BlockFi Inc. filed for bankruptcy, the latest crypto firm to collapse in the wake of crypto exchange FTX’s rapid downfall.
BlockFi said in a statement Monday that it will use the Chapter 11 process to “focus on recovering all obligations owed to BlockFi by its counterparties, including FTX and associated corporate entities,” adding that recoveries are likely to be delayed by FTX’s own bankruptcy. Chapter 11 bankruptcy allows a company to continue operating while working out a plan to repay creditors.
The petition, filed in New Jersey, lists BlockFi’s assets and liabilities at between $1 billion and $10 billion each. The company said in the statement that it had around $257 million of cash on hand, and is starting an “internal plan to considerably reduce expenses, including labor costs.”
Citing “a lack of clarity” over the status of bankrupt FTX and Alameda Research, the Jersey City, New Jersey-based company earlier halted withdrawals and said it was exploring “all options” with outside advisers.
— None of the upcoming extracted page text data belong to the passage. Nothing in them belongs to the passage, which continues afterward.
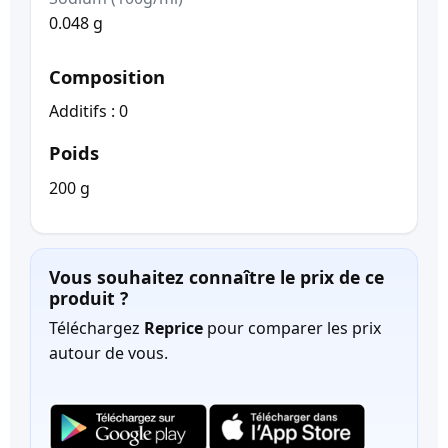
0.048 g
Composition
Additifs : 0
Poids
200 g
Vous souhaitez connaître le prix de ce
produit ?
Téléchargez
Reprice
pour comparer les prix
autour de vous.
Following investigations into FTX by the US Securities Exchange Commission and Commodity Futures Trading Commission over potential misuse of customer funds, it became unclear to BlockFi where funding for a credit line from FTX US and collateral on loans to Alameda, which included Robinhood Markets Inc. stock, came from, Bloomberg News reported earlier this month. BlockFi had also been in the process of shifting over its assets over to FTX for custody, but the majority of the assets had not been moved prior to FTX’s collapse.
FTX US is listed in the company’s petition as one of its top unsecured creditors, with a $275 million loan.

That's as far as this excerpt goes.